In the first quarter, the country's largest dealer group saw gross revenues of $329.1 million, an 18.5 percent decrease from gross revenues of $403.9 million reported for the first quarter of 2008. Net income for the quarter was $2.9 million, compared with net income of $9.7 million a year ago.

The company's truck segment recorded revenues of $313 million in the first quarter of 2009, compared to $376.7 million in the first quarter of 2008. Rush's dealers delivered 1,032 new heavy-duty trucks, 754 new medium-duty trucks and 577 used trucks during the first quarter of 2009, compared to 1,266 new heavy-duty trucks, 972 new medium-duty trucks and 900 used trucks in the first quarter of 2008. Parts, service and body shop sales revenue was $101.8 million in the first quarter of 2009 compared to $109.4 million in the first quarter of 2008.

"The ongoing recession more adversely impacted our aftermarket operations during the first quarter of 2009 than in any quarter that I can remember," noted W.M. "Rusty" Rush, president and CEO. "Rush Truck Center aftermarket parts, service and body shop revenues decreased 6.4 percent and gross profit decreased 12.8 percent. This sharp decline in aftermarket gross profit caused our absorption rate to decrease to 97.2 percent from 104.9 percent in the first quarter of last year."

Rusty Rush explained that decreased freight tonnage and overall weakness creates excess capacity for the company's customers, which is allowing them to delay maintenance on the trucks they already own as well as delaying purchases of new trucks.

"Currently, industry analysts forecast 2009 U.S. retail sales of Class 8 trucks to be 114,600 units, down 18% over 2008," Rusty Rush said. "However, we expect that 2009 sales of Class 8 units to be in the range of 100,000 to 110,000 units. We also believe U.S. retail sales of medium-duty trucks could be off as much as 20 percent compared to 2008. As expected, the first quarter of 2009 was one of the weakest quarters for U.S. Class 8 truck sales since 1991, and we anticipate truck sales to continue at a slow pace throughout the second quarter. Continued weak truck and aftermarket sales will likely cause the second quarter to be the most challenging operating period since this downturn began in 2007."

However, he said, the company believes demand for new Class 8 trucks will begin to increase during the second half of the year because of the current average age of trucks in operation, which is at a level last seen in the early 1990's, and due to the impending 2010 diesel emissions regulations.

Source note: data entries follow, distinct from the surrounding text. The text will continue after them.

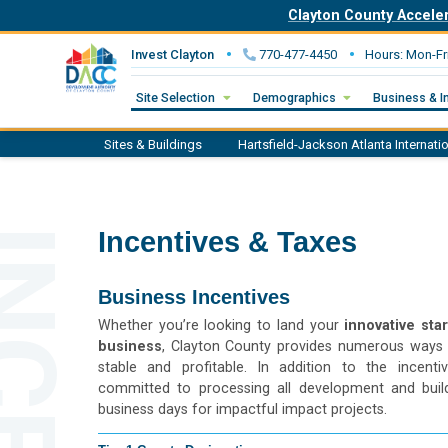
Clayton County Accele
Invest Clayton
770-477-4450
Hours: Mon-Fr
Site Selection
Demographics
Business & I
Sites & Buildings
Hartsfield-Jackson
Atlanta Internati
Incentives & Taxes
Business Incentives
Whether you’re looking to land your
innovative sta
business
, Clayton County provides numerous ways 
stable and profitable. In addition to the incent
committed to processing all development and build
business days for impactful impact projects.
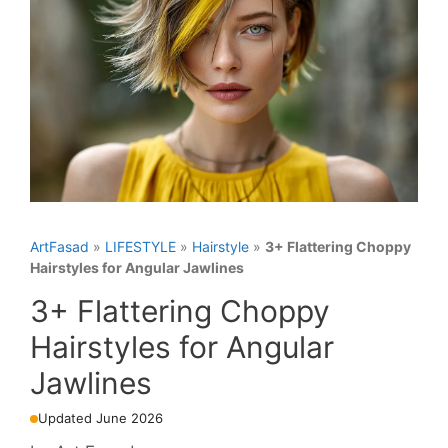
ArtFasad
»
LIFESTYLE
»
Hairstyle
»
3+ Flattering Choppy
Hairstyles for Angular Jawlines
3+ Flattering Choppy
Hairstyles for Angular
Jawlines
Updated June 2026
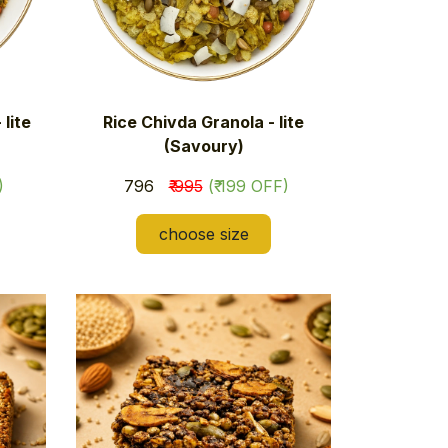
lite
Rice Chivda Granola - lite
(Savoury)
)
₹ 796
₹ 995
(₹ 199 OFF)
choose size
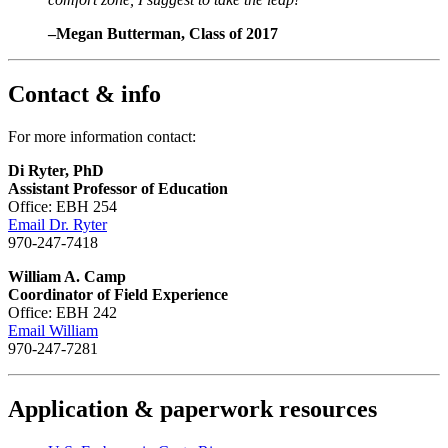
–Megan Butterman, Class of 2017
Contact & info
For more information contact:
Di Ryter, PhD
Assistant Professor of Education
Office: EBH 254
Email Dr. Ryter
970-247-7418
William A. Camp
Coordinator of Field Experience
Office: EBH 242
Email William
970-247-7281
Application & paperwork resources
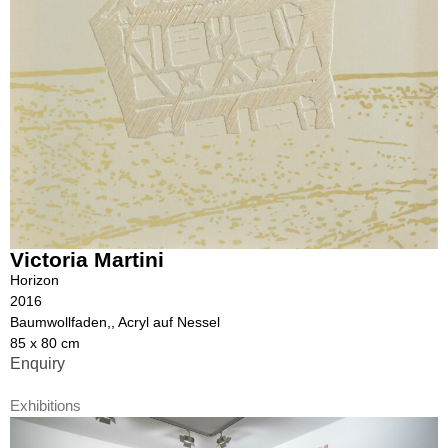
Victoria Martini
Horizon
2016
Baumwollfaden,, Acryl auf Nessel
85 x 80 cm
Enquiry
Exhibitions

"While depressed used truck values and tight credit continue to impede truck sales efforts, we are seeing increasing interest and requests for quotes from some of our customers," Rusty Rush said. "Unfortunately, economic uncertainty remains high and we are not in a position to predict when the economy will improve or when lenders will begin to ease credit requirements. We are hopeful that the increased interest we currently see will translate into improved truck sales in the second half of 2009."